Goal of the exercise =
Please copy, exactly as they appear below, the lines from the one containing "лное руководство по" through the one containing "к повесить три".

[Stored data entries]
━━━━
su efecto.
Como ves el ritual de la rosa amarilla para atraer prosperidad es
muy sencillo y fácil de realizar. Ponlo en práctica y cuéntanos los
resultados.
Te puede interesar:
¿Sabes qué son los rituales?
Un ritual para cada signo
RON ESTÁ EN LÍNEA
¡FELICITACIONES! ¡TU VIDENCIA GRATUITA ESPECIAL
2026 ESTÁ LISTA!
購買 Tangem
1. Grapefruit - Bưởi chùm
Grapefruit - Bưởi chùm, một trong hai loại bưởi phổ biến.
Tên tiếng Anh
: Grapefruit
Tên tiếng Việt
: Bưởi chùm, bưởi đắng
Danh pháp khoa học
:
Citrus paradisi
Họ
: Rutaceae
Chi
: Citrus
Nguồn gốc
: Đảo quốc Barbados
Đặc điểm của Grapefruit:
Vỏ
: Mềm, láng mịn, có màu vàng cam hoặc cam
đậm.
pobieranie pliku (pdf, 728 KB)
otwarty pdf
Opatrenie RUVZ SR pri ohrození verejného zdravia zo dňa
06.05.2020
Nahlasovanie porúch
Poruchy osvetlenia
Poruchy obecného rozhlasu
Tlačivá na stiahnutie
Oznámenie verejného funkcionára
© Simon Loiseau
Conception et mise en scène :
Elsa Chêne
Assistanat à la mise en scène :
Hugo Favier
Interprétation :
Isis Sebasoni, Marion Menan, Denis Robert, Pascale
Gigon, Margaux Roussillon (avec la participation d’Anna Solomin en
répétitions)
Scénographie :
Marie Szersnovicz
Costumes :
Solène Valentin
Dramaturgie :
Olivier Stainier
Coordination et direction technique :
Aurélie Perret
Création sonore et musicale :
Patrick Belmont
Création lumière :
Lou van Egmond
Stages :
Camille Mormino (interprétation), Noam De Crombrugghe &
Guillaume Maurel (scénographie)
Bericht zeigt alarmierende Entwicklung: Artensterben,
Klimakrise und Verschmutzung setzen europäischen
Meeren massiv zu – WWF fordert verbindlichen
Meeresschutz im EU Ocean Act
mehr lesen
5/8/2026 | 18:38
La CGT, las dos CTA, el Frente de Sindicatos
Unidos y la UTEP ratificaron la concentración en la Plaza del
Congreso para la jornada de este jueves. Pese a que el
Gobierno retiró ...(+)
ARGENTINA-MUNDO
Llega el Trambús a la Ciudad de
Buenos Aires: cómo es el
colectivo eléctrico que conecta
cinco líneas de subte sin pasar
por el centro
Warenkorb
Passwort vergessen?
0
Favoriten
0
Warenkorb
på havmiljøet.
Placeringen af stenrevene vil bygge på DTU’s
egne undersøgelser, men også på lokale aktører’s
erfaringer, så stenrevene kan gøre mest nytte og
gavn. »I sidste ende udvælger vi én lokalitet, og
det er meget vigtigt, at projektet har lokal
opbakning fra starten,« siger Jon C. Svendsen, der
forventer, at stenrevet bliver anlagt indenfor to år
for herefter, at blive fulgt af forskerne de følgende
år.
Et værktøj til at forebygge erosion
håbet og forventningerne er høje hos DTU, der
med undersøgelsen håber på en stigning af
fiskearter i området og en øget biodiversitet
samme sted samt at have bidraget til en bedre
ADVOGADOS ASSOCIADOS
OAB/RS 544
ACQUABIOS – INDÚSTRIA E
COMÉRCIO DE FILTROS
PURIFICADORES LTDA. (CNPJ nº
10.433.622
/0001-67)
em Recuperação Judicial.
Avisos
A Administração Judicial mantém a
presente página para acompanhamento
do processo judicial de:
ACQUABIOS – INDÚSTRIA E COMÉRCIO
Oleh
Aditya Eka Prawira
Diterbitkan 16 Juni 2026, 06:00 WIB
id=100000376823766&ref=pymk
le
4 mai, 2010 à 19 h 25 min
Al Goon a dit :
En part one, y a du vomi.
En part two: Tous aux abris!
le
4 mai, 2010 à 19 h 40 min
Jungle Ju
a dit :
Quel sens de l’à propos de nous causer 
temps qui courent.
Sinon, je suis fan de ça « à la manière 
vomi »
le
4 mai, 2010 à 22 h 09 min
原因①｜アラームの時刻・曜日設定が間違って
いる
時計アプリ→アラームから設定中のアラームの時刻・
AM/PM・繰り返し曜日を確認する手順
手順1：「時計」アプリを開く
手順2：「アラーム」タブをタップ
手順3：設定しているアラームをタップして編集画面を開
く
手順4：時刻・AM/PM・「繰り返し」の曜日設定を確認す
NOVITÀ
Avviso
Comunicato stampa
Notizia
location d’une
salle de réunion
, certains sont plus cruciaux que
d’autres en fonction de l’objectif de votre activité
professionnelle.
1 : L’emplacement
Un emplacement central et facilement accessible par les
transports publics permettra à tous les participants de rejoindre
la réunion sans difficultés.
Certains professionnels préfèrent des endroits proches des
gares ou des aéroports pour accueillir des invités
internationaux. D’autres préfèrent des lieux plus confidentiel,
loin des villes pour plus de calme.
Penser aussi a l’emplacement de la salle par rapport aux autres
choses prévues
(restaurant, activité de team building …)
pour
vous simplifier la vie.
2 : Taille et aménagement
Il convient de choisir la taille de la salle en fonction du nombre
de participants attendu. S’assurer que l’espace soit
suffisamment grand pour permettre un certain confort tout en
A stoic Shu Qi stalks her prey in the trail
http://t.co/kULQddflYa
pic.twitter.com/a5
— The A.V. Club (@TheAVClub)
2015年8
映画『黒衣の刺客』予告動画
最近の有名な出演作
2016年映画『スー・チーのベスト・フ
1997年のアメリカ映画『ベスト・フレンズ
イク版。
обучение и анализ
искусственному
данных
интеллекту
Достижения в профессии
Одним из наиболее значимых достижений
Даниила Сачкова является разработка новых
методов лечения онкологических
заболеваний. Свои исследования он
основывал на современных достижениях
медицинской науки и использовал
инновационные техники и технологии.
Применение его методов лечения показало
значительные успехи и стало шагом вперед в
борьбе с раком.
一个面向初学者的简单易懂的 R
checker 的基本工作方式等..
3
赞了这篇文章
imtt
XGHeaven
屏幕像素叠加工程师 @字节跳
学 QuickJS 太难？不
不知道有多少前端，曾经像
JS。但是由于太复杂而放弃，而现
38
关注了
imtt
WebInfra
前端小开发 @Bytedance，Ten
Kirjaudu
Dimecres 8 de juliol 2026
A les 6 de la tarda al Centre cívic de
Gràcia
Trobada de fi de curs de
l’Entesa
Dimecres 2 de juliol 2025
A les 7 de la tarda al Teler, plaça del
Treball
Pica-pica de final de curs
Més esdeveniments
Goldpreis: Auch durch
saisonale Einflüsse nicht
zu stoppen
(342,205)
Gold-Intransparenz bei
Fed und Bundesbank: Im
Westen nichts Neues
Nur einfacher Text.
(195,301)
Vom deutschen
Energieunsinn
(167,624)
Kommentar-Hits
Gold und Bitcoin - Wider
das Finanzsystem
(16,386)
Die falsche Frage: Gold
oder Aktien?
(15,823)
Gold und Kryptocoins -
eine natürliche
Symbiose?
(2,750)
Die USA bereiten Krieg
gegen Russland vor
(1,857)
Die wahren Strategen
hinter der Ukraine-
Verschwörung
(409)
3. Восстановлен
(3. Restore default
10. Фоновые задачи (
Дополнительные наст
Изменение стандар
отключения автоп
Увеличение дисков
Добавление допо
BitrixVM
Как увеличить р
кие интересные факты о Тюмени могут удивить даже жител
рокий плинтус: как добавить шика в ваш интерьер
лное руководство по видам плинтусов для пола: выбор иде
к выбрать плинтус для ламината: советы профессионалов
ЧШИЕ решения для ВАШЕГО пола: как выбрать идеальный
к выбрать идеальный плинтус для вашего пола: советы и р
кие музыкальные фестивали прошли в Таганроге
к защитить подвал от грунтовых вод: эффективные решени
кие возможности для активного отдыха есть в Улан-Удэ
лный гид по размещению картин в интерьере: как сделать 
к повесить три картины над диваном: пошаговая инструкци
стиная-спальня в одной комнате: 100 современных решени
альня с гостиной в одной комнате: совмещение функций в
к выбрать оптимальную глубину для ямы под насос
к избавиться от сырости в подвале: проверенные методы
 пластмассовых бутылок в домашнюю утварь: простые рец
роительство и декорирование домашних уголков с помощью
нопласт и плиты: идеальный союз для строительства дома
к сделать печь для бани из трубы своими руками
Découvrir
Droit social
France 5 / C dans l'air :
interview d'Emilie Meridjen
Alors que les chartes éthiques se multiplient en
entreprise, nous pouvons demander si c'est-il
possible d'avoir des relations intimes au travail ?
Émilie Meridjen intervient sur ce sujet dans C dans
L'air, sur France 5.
━━━━
Result of the task =
лное руководство по видам плинтусов для пола: выбор иде
к выбрать плинтус для ламината: советы профессионалов
ЧШИЕ решения для ВАШЕГО пола: как выбрать идеальный
к выбрать идеальный плинтус для вашего пола: советы и р
кие музыкальные фестивали прошли в Таганроге
к защитить подвал от грунтовых вод: эффективные решени
кие возможности для активного отдыха есть в Улан-Удэ
лный гид по размещению картин в интерьере: как сделать 
к повесить три картины над диваном: пошаговая инструкци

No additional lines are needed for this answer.